La fine di gennaio porta spesso con sé tristezza e scoraggiamento, perché non si sono riusciti a mantenere i propri propositi per l’anno nuovo. A volte questi sentimenti negativi hanno il sopravvento e ci portano ad abbandonare i percorsi appena iniziati. Per questo credo che il lavoro meditativo di The work that reconnects sia utile in questo preciso periodo dell’anno. In verità, come vedremo, è un percorso personale che può aiutare chiunque a riconnettersi con la natura e lo trovo particolarmente necessario in un momento in cui non possiamo viaggiare e apprezzare il pianeta di persona.

Il libro in cui questo processo è spiegato nel dettaglio dalla sua inventrice è Coming back to life: the updated guide to the Work that Reconnects di Joanna Macy (New Society, 2014). L’autrice è un’ambientalista statunitense, famosa per i suoi studi in ambito di buddismo ed ecologia profonda. Purtroppo non esiste ancora un’edizione italiana, l’unico suo libro tradotto è Speranza attiva (Terra Nuova, 2021), che tratta però di attivismo e nonviolenza. Proverò quindi a spiegarvi almeno la mappa concettuale del percorso che Macy consiglia a ognunə di noi.

Immagine di Dori Midnight che rappresenta la spirale di The Work that Reconnects di Joanna Macy
Disegno di Dori Midnight.

Nel suo workshop pubblicato otto anni fa anche su Youtube in 17 brevi lezioni, Macy spiega il percorso e le azioni da compiere per rigenerare la propria vicinanza al mondo naturale. Riassume il suo lavoro in quattro passaggi fondamentali:

  1. Gratitude: si comincia pensando a cosa e a chi siamo più grati al mondo e arrivando a ringraziare il pianeta profondamente.
  2. Honoring our pain (for the world): per arrivare a questo secondo punto bisogna innanzitutto capire a fondo cosa sta succedendo e quali sono le cause e gli effetti del cambiamento climatico. Questo comporterà molto dolore probabilmente e la funzione di questo passaggio è proprio di onorare quel dolore, senza cercare distrazioni. Solo così si arriverà alla consapevolezza ambientale.
  3. Seeing with new eyes: grazie ai primi due passaggi, la propria visione del mondo è cambiata positivamente. Se si è sopportato il dolore della Terra, si può sopportare qualunque cosa, quindi la battaglia attivista non può che essere vittoriosa.
  4. Going forth: andare avanti e accrescere il numero di persone che potranno intraprendere questo stesso percorso.
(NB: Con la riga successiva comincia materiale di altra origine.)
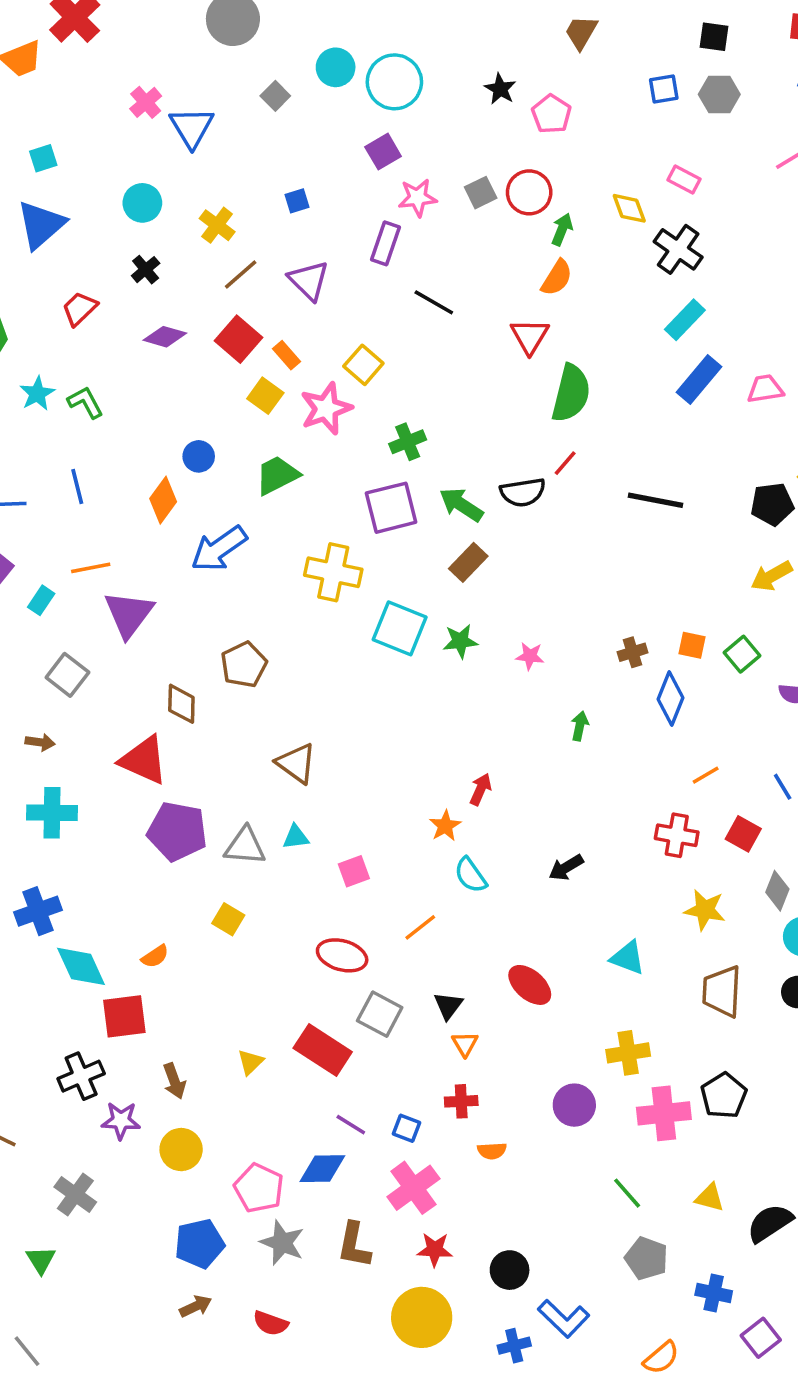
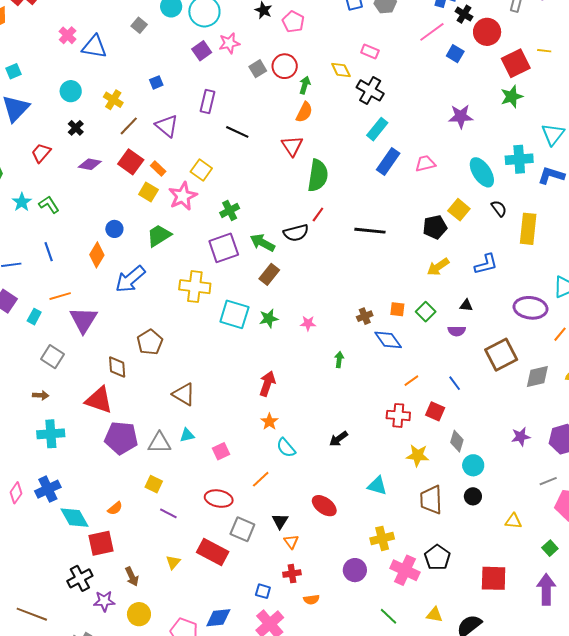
blue triangle: (192, 127) -> (94, 47), turned -44
pink star: (418, 198) -> (229, 43), moved
blue diamond: (670, 698) -> (388, 340), turned -52
red arrow: (481, 789) -> (267, 384), moved, size x1.4
pink cross: (664, 1113) -> (405, 570), turned 36
purple line: (351, 1125) -> (168, 513), moved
Colgo l’occasione per segnalarvi che il gruppo attivista Extinction Rebellion organizza ciclicamente workshop online proprio di questo tipo, in italiano e gratuiti.

È fondamentale riconnettersi con la Terra, capire che salvando il pianeta stiamo salvando noi stessi e che quindi dovremmo essere tutti dalla stessa parte in questa battaglia ambientalista. Il lavoro di Macy ci ricorda la nostra forza e ci insegna come percepirla dentro di noi e lottare con più convinzione e ottimismo.